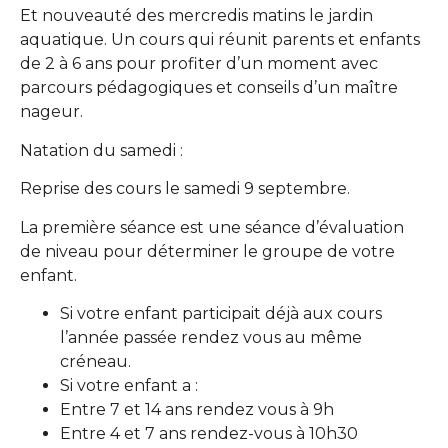
Et nouveauté des mercredis matins le jardin
aquatique. Un cours qui réunit parents et enfants
de 2 à 6 ans pour profiter d’un moment avec
parcours pédagogiques et conseils d’un maître
nageur.
Natation du samedi :
Reprise des cours le samedi 9 septembre.
La première séance est une séance d’évaluation
de niveau pour déterminer le groupe de votre
enfant.
Si votre enfant participait déjà aux cours
l’année passée rendez vous au même
créneau.
Si votre enfant a :
Entre 7 et 14 ans rendez vous à 9h
Entre 4 et 7 ans rendez-vous à 10h30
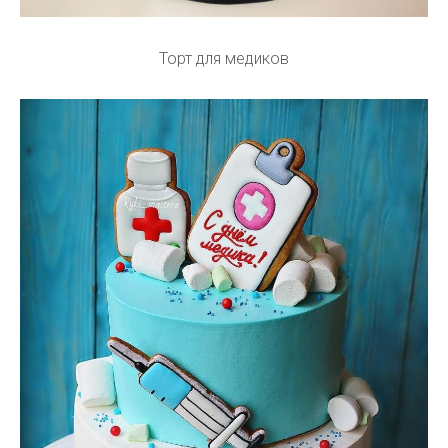
Торт для медиков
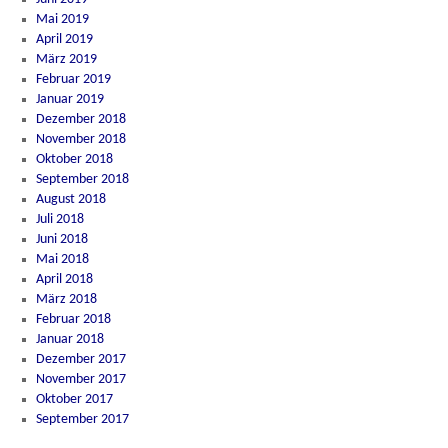
Mai 2019
April 2019
März 2019
Februar 2019
Januar 2019
Dezember 2018
November 2018
Oktober 2018
September 2018
August 2018
Juli 2018
Juni 2018
Mai 2018
April 2018
März 2018
Februar 2018
Januar 2018
Dezember 2017
November 2017
Oktober 2017
September 2017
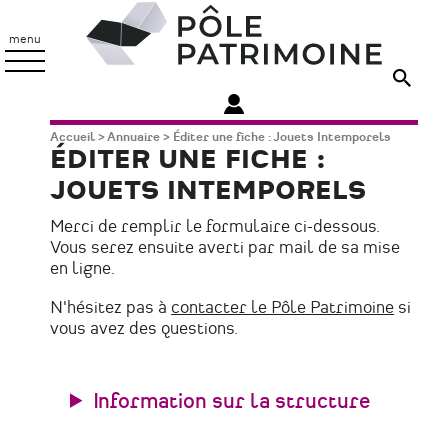
Aller
Pôle
au
Patrimoine
menu
contenu
principal
Fil
Accueil
Annuaire
Éditer une fiche : Jouets Intemporels
ÉDITER UNE FICHE :
d'Ariane
JOUETS INTEMPORELS
Merci de remplir le formulaire ci-dessous.
Vous serez ensuite averti par mail de sa mise
en ligne.
N'hésitez pas à
contacter le Pôle Patrimoine
si
vous avez des questions.
Information sur la structure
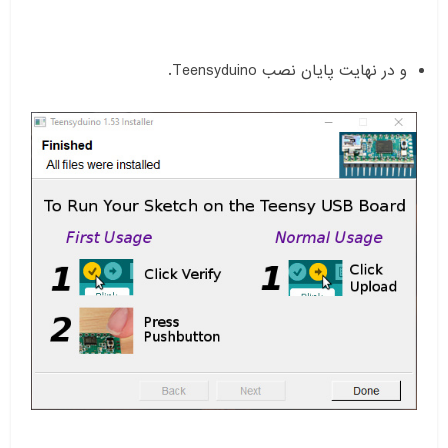
و در نهایت پایان نصب Teensyduino.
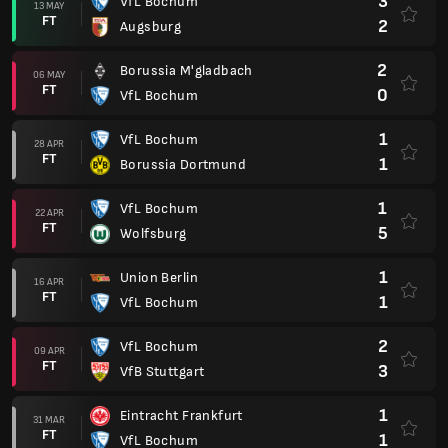
3
VfL Bochum
13 MAY
FT
2
Augsburg
2
Borussia M'gladbach
06 MAY
FT
0
VfL Bochum
1
VfL Bochum
28 APR
FT
1
Borussia Dortmund
1
VfL Bochum
22 APR
FT
5
Wolfsburg
1
Union Berlin
16 APR
FT
1
VfL Bochum
2
VfL Bochum
09 APR
FT
3
VfB Stuttgart
1
Eintracht Frankfurt
31 MAR
FT
1
VfL Bochum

^^^^^^^^

- Prompt
What you return must match the records letter for letter, except that the pictures stay out.

- Task answer
Et nouveauté des mercredis matins le jardin
aquatique. Un cours qui réunit parents et enfants
de 2 à 6 ans pour profiter d’un moment avec
parcours pédagogiques et conseils d’un maître
nageur.
Natation du samedi :
Reprise des cours le samedi 9 septembre.
La première séance est une séance d’évaluation
de niveau pour déterminer le groupe de votre
enfant.
Si votre enfant participait déjà aux cours
l’année passée rendez vous au même
créneau.
Si votre enfant a :
Entre 7 et 14 ans rendez vous à 9h
Entre 4 et 7 ans rendez-vous à 10h30
Торт для медиков
Mai 2019
April 2019
März 2019
Februar 2019
Januar 2019
Dezember 2018
November 2018
Oktober 2018
September 2018
August 2018
Juli 2018
Juni 2018
Mai 2018
April 2018
März 2018
Februar 2018
Januar 2018
Dezember 2017
November 2017
Oktober 2017
September 2017
Aller
Pôle
au
Patrimoine
menu
contenu
principal
Fil
Accueil
Annuaire
Éditer une fiche : Jouets Intemporels
ÉDITER UNE FICHE :
d'Ariane
JOUETS INTEMPORELS
Merci de remplir le formulaire ci-dessous.
Vous serez ensuite averti par mail de sa mise
en ligne.
N'hésitez pas à
contacter le Pôle Patrimoine
si
vous avez des questions.
Information sur la structure
و در نهایت پایان نصب Teensyduino.
3
VfL Bochum
13 MAY
FT
2
Augsburg
2
Borussia M'gladbach
06 MAY
FT
0
VfL Bochum
1
VfL Bochum
28 APR
FT
1
Borussia Dortmund
1
VfL Bochum
22 APR
FT
5
Wolfsburg
1
Union Berlin
16 APR
FT
1
VfL Bochum
2
VfL Bochum
09 APR
FT
3
VfB Stuttgart
1
Eintracht Frankfurt
31 MAR
FT
1
VfL Bochum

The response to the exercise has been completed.